Namespaces in Clojure are confusing

(written by lawrence krubner, however indented passages are often quotes). You can contact lawrence at:

So far I have enjoyed working with Clojure, but I still get confused by name spaces, for the reasons listed here:

One aspect of Clojure that I have not been quite happy with is namespace management. In a bigger project that consists of several namespaces, I usually end up having nearly identical :use and :require clauses in the initial ns form. These clauses set up the project-specific set of symbols that I want to work with. Individual namespaces sometimes add symbols for their specific needs, of course. What bothers me is that I have to repeat the :use and :require clauses, often with :exclude or :only options with many symbols, in every single namespace. And of course I often forget a copy when updating my symbol set. Therefore I decided to look at how namespaces work in more detail, and try to find a better way to manage symbols in namespaces.

For those who don’t want to read all the explanations, my solution (still a bit experimental, for the moment), is in my nstools library, which is also on Clojars.

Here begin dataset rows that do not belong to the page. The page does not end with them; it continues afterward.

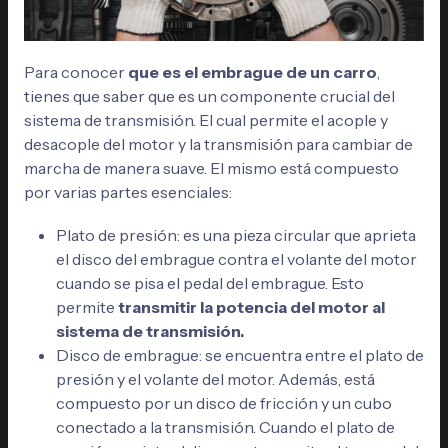
Para conocer
que es el embrague de un carro
,
tienes que saber que es un componente crucial del
sistema de transmisión. El cual permite el acople y
desacople del motor y la transmisión para cambiar de
marcha de manera suave. El mismo está compuesto
por varias partes esenciales:
Plato de presión: es una pieza circular que aprieta
el disco del embrague contra el volante del motor
cuando se pisa el pedal del embrague. Esto
permite
transmitir la potencia del motor al
sistema de transmisión.
Disco de embrague: se encuentra entre el plato de
presión y el volante del motor. Además, está
compuesto por un disco de fricción y un cubo
conectado a la transmisión. Cuando el plato de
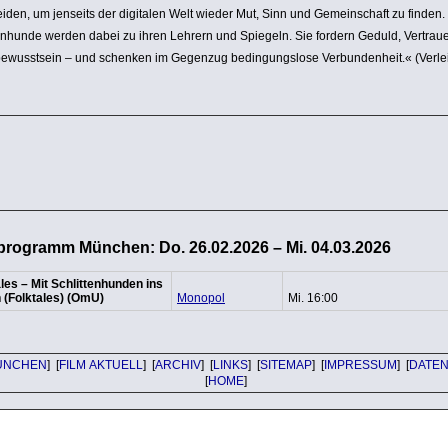
iden, um jenseits der digitalen Welt wieder Mut, Sinn und Gemein­schaft zu finden.
ten­hunde werden dabei zu ihren Lehrern und Spiegeln. Sie fordern Geduld, Vertrau
be­wusst­sein – und schenken im Gegenzug bedin­gungs­lose Verbun­den­heit.« (Verle
programm München: Do. 26.02.2026 – Mi. 04.03.2026
les – Mit Schlit­ten­hunden ins
 (Folktales) (OmU)
Monopol
Mi. 16:00
ÜNCHEN
] [
FILM AKTUELL
] [
ARCHIV
] [
LINKS
] [
SITEMAP
] [
IMPRESSUM
] [
DATE
[
HOME
]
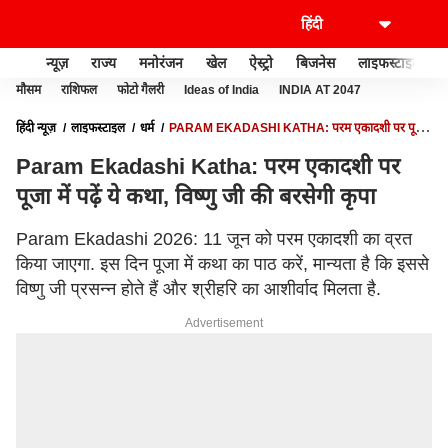
न्यूज़
राज्य
मनोरंजन
खेल
ऐस्ट्रो
बिजनेस
लाइफस्टाइल
मौसम
राशिफल
फोटो गैलरी
Ideas of India
INDIA AT 2047
हिंदी न्यूज़
लाइफस्टाइल
धर्म
PARAM EKADASHI KATHA: परम एकादशी पर पूजा
में पढ़ें ये कथा, विष्णु जी की बरसेगी कृपा
Param Ekadashi Katha: परम एकादशी पर
पूजा में पढ़ें ये कथा, विष्णु जी की बरसेगी कृपा
Param Ekadashi 2026: 11 जून को परम एकादशी का व्रत
किया जाएगा. इस दिन पूजा में कथा का पाठ करें, मान्यता है कि इससे
विष्णु जी प्रसन्न होते हैं और श्रीहरि का आशीर्वाद मिलता है.
Advertisement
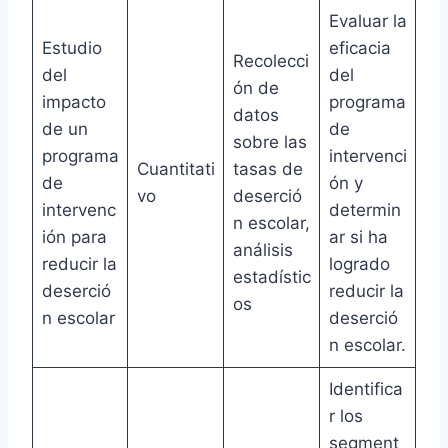
Evaluar la
Estudio
eficacia
Recolecci
del
del
ón de
impacto
programa
datos
de un
de
sobre las
programa
intervenci
Cuantitati
tasas de
de
ón y
vo
deserció
intervenc
determin
n escolar,
ión para
ar si ha
análisis
reducir la
logrado
estadístic
deserció
reducir la
os
n escolar
deserció
n escolar.
Identifica
r los
segment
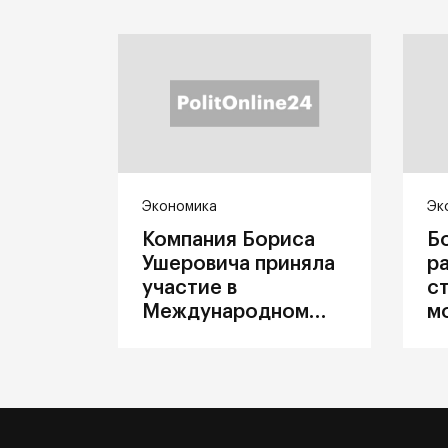
Экономика
Эк
Компания Бориса
Б
Ушеровича приняла
р
участие в
с
Международном
м
железнодорожном
п
салоне техники и
З
технологий ЭКСПО
ж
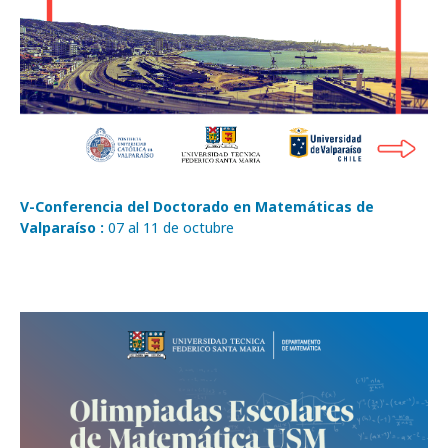
V-Conferencia del Doctorado en Matemáticas de
Valparaíso :
07 al 11 de octubre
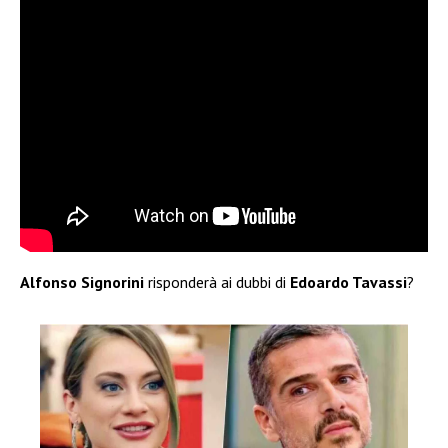
Alfonso Signorini
risponderà ai dubbi di
Edoardo Tavassi
?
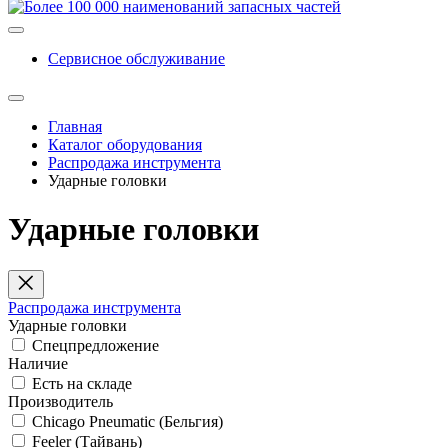
Сервисное обслуживание
Главная
Каталог оборудования
Распродажа инструмента
Ударные головки
Ударные головки
Распродажа инструмента
Ударные головки
Спецпредложение
Наличие
Есть на складе
Производитель
Chicago Pneumatic (Бельгия)
Feeler (Тайвань)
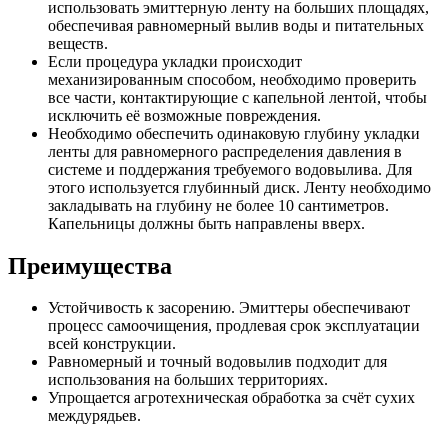
использовать эмиттерную ленту на больших площадях,
обеспечивая равномерный вылив воды и питательных
веществ.
Если процедура укладки происходит
механизированным способом, необходимо проверить
все части, контактирующие с капельной лентой, чтобы
исключить её возможные повреждения.
Необходимо обеспечить одинаковую глубину укладки
ленты для равномерного распределения давления в
системе и поддержания требуемого водовылива. Для
этого используется глубинный диск. Ленту необходимо
закладывать на глубину не более 10 сантиметров.
Капельницы должны быть направлены вверх.
Преимущества
Устойчивость к засорению. Эмиттеры обеспечивают
процесс самоочищения, продлевая срок эксплуатации
всей конструкции.
Равномерный и точный водовылив подходит для
использования на больших территориях.
Упрощается агротехническая обработка за счёт сухих
междурядьев.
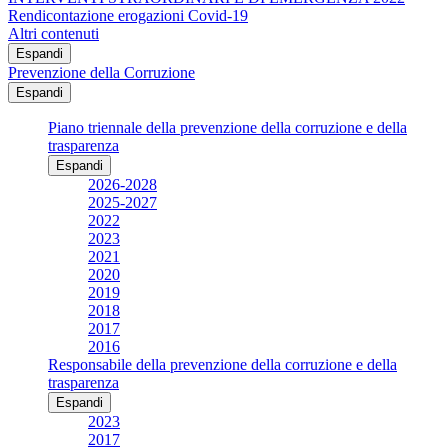
Rendicontazione erogazioni Covid-19
Altri contenuti
Espandi
Prevenzione della Corruzione
Espandi
Piano triennale della prevenzione della corruzione e della
trasparenza
Espandi
2026-2028
2025-2027
2022
2023
2021
2020
2019
2018
2017
2016
Responsabile della prevenzione della corruzione e della
trasparenza
Espandi
2023
2017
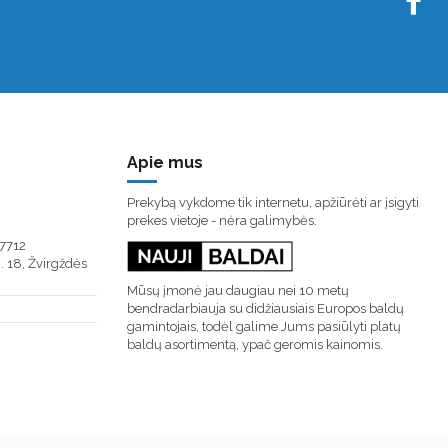
Apie mus
Prekybą vykdome tik internetu, apžiūrėti ar įsigyti
prekes vietoje - nėra galimybės.
7712
. 18, Žvirgždės
Mūsų įmonė jau daugiau nei 10 metų
bendradarbiauja su didžiausiais Europos baldų
gamintojais, todėl galime Jums pasiūlyti platų
baldų asortimentą, ypač geromis kainomis.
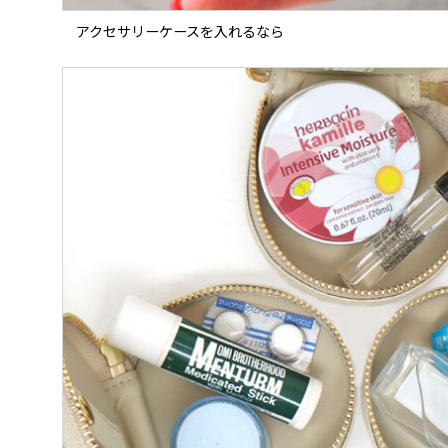
アクセサリーケースを入れるなら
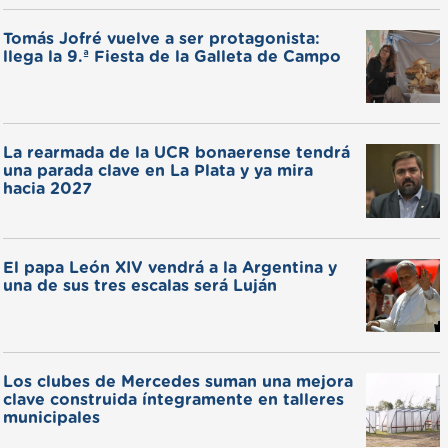
Tomás Jofré vuelve a ser protagonista:
llega la 9.ª Fiesta de la Galleta de Campo
La rearmada de la UCR bonaerense tendrá
una parada clave en La Plata y ya mira
hacia 2027
El papa León XIV vendrá a la Argentina y
una de sus tres escalas será Luján
Los clubes de Mercedes suman una mejora
clave construida íntegramente en talleres
municipales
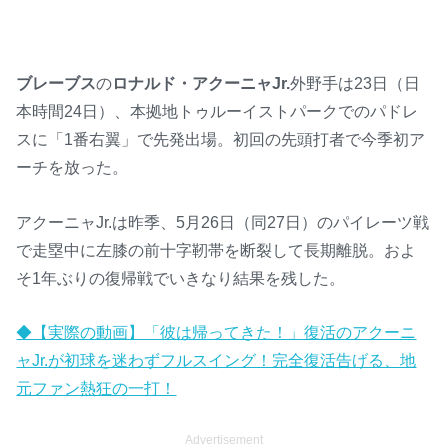
ブレーブス
の
ロナルド・アクーニャJr.
外野手は23日（日
本時間24日）、本拠地トゥルーイストパークでのパドレ
スに「1番右翼」で先発出場。初回の先頭打者で今季初ア
ーチを放った。
アクーニャJr.は昨季、5月26日（同27日）のパイレーツ戦
で走塁中に左膝の前十字靭帯を断裂して長期離脱。およ
そ1年ぶりの復帰戦でいきなり結果を残した。
◆【実際の動画】「彼は帰ってきた！」復活のアクーニ
ャJr.が初球を迷わずフルスイング！完全復活告げる、地
元ファン熱狂の一打！
Advertisement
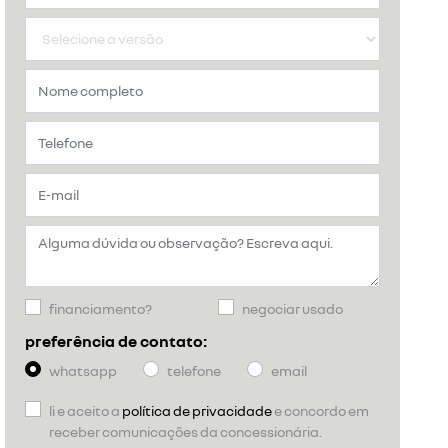
financiamento?
negociar usado
preferência de contato:
whatsapp
telefone
email
li e aceito a
política de privacidade
e concordo em
receber comunicações da concessionária.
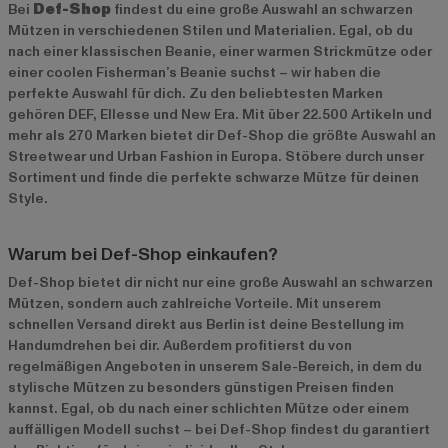
Bei
Def-Shop
findest du eine große Auswahl an schwarzen
Mützen in verschiedenen Stilen und Materialien. Egal, ob du
nach einer klassischen Beanie, einer warmen Strickmütze oder
einer coolen Fisherman’s Beanie suchst – wir haben die
perfekte Auswahl für dich. Zu den beliebtesten Marken
gehören
DEF
,
Ellesse
und
New Era
. Mit über 22.500 Artikeln und
mehr als 270 Marken bietet dir Def-Shop die größte Auswahl an
Streetwear und Urban Fashion in Europa. Stöbere durch unser
Sortiment und finde die perfekte schwarze Mütze für deinen
Style.
Warum bei Def-Shop einkaufen?
Def-Shop bietet dir nicht nur eine große Auswahl an schwarzen
Mützen, sondern auch zahlreiche Vorteile. Mit unserem
schnellen Versand direkt aus Berlin ist deine Bestellung im
Handumdrehen bei dir. Außerdem profitierst du von
regelmäßigen Angeboten in unserem
Sale-Bereich
, in dem du
stylische Mützen zu besonders günstigen Preisen finden
kannst. Egal, ob du nach einer schlichten Mütze oder einem
auffälligen Modell suchst – bei Def-Shop findest du garantiert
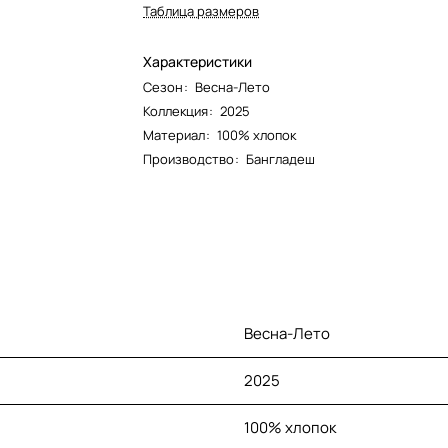
Таблица размеров
Характеристики
Сезон
:
Весна-Лето
Коллекция
:
2025
Материал
:
100% хлопок
Производство
:
Бангладеш
Весна-Лето
2025
100% хлопок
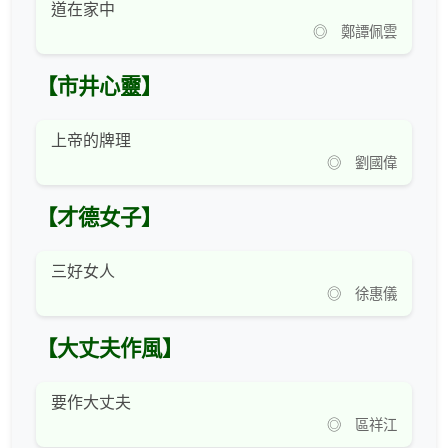
道在家中
◎ 鄭譚佩雲
【市井心靈】
上帝的牌理
◎ 劉國偉
【才德女子】
三好女人
◎ 徐惠儀
【大丈夫作風】
要作大丈夫
◎ 區祥江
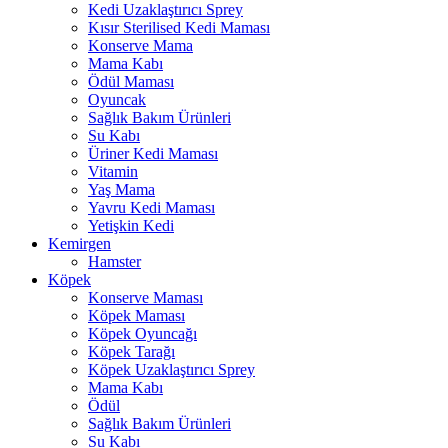
Kedi Uzaklaştırıcı Sprey
Kısır Sterilised Kedi Maması
Konserve Mama
Mama Kabı
Ödül Maması
Oyuncak
Sağlık Bakım Ürünleri
Su Kabı
Üriner Kedi Maması
Vitamin
Yaş Mama
Yavru Kedi Maması
Yetişkin Kedi
Kemirgen
Hamster
Köpek
Konserve Maması
Köpek Maması
Köpek Oyuncağı
Köpek Tarağı
Köpek Uzaklaştırıcı Sprey
Mama Kabı
Ödül
Sağlık Bakım Ürünleri
Su Kabı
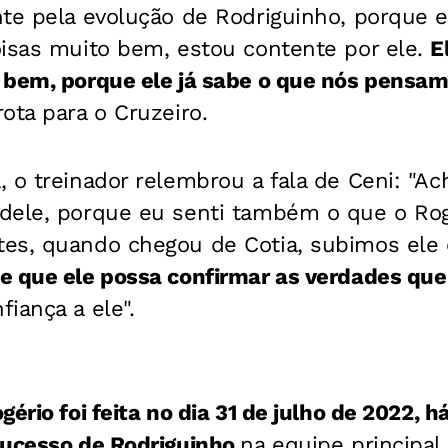
te pela evolução de Rodriguinho, porque e
oisas muito bem, estou contente por ele.
E
 bem, porque ele já sabe o que nós pensa
ota para o Cruzeiro.
 o treinador relembrou a fala de Ceni:
"Ac
dele, porque eu senti também o que o Rogé
es, quando chegou de Cotia, subimos ele e
 que ele possa confirmar as verdades que 
iança a ele".
ério foi feita no dia 31 de julho de 2022, h
sucesso de Rodriguinho
na equipe principal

As most Clojure programmers know, a namespace maps symbols to vars. Vars are mutable storage locations with well defined concurrency semantics, but this is not the topic of this post – see the documentation for details. But a namespace is not a simple map. To start with, a namespace stores two maps: one from symbols to their values, and one from namespace aliases to namespaces. Aliases are usually created using a (:require … :as …) clause in the ns form that opens a namespace. They are used in namespace-qualified symbols before the slash, as a shorthand for the full namespace name. Since aliases are used before the slash and namespace-local symbols are used after the slash (or in an unqualified name with no slash at all), there is no conflict between the two. It is thus possible to use the same symbol both as an alias and as a regular symbol in the same namespace.

The main symbol-to-value map is also not quite as simple as it seems. The values it stores are not always vars. A symbol can also have a Java class as its value. A symbol-to-class entry is created using import or using the :import clause in ns. A submap containing only the symbol-to-class entries of the namespace map can be obtained by calling ns-imports. Finally, the symbol-to-var entries can be divided up into two categories: those that refer to vars in the same namespace (created by def and the many macros based on it), and those that refer to vars in some other namespace. The latter are created with use or the :use clause of ns, and the submap of these symbols can be obtained by calling ns-refers. The first category, a submap of symbols to vars defined in the same namespace, is the return value of ns-interns.

There is one more subtlety, and an undocumented one as far as I know: Two symbols, ns and in-ns, are put in the namespace map when the namespace is created, and can’t be removed (using ns-unmap) nor redefined. This makes sense because they refer to a macro and a function needed to create new namespaces and to switch namespaces. Having them in every namespace (referring to vars in clojure.core) ensures that it is always possible to get out of the current namespace.